Last year, Qantas was ordered to pay $90 million for illegally outsourcing jobs – Australia’s biggest ever penalty for violations of industrial relations laws.

The court awarded $50 million of that total to the TWU. As Federal Court Justice Michael Lee said:

It will send a message to Qantas and other well-resourced employers that not only […] will they face potentially significant penalties for the breach of the act, but those penalties will be provided to trade unions to resource those unions in their role as enforcers of the act.

Emboldened, the TWU has called for the creation of a Safe and Secure Skies Commission, to improve standards at airports and airlines, including for workers and passengers.

Improving conditions for gig workers

The TWU initially struggled to establish a presence in the gig economy delivery sector.

But this began to change as more food delivery workers were injured or killed during the pandemic.

As home deliveries surged during and since the pandemic, Amazon’s reliance on independent contractors created challenges for other delivery companies, significantly undercutting their revenue.

Dubbed the “Amazon effect”, the TWU warned this business model threatened job quality and – eventually – the viability of the delivery industry.

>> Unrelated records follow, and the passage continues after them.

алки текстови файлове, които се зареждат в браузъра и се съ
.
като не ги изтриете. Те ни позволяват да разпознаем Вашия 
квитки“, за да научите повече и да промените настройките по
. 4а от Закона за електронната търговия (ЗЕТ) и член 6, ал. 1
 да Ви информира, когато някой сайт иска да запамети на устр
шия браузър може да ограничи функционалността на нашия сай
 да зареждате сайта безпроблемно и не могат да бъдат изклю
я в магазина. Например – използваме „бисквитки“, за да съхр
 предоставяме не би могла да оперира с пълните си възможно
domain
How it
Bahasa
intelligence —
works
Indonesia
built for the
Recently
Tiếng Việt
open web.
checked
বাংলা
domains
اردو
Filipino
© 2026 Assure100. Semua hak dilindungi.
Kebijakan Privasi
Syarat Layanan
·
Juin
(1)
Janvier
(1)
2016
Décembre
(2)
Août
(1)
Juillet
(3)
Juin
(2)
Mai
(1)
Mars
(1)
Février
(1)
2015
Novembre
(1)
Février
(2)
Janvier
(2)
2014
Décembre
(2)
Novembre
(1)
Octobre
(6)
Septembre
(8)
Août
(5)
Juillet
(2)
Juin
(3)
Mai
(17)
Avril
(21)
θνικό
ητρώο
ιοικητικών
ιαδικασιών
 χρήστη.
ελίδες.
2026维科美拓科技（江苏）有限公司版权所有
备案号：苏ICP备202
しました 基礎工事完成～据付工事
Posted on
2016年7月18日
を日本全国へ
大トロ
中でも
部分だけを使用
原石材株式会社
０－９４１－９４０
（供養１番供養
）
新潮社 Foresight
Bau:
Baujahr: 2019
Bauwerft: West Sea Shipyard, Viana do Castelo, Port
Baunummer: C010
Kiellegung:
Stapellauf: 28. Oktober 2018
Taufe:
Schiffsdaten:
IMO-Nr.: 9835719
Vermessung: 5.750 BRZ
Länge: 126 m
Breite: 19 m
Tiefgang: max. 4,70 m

This reasoning brought platform companies, traditional delivery operators, and policymakers to the negotiating table. In 2023 and 2024, the Closing the Loopholes reforms established minimum standards for workers classified as “employee-like” and for transport contractors more broadly.

Looking ahead

Last year, a TWU survey found many rideshare drivers wait hours for work, skip meals to save money, and drink less to minimise toilet breaks. More than half drove while fatigued, with some sleeping in their cars due to low wages.

In response, the TWU made an application with the Fair Work Commission to create a safety net for rideshare drivers. If successful, it would be a world-first.

While the TWU lost many members over the last 30 years, it is recovering slowly. Membership increased from 55,570 at the end of 2022 to 58,885 at the end of 2024.

Over time, it rebuilt its influence by forging alliances and creating broadly resonant messages to help shift both public expectations and the law.

The TWU’s long game offers an instructive path for other Australian unions: start where workers are feeling the sharpest impacts, craft a story that explains what needs to change, then build evidence and alliances to enact that change.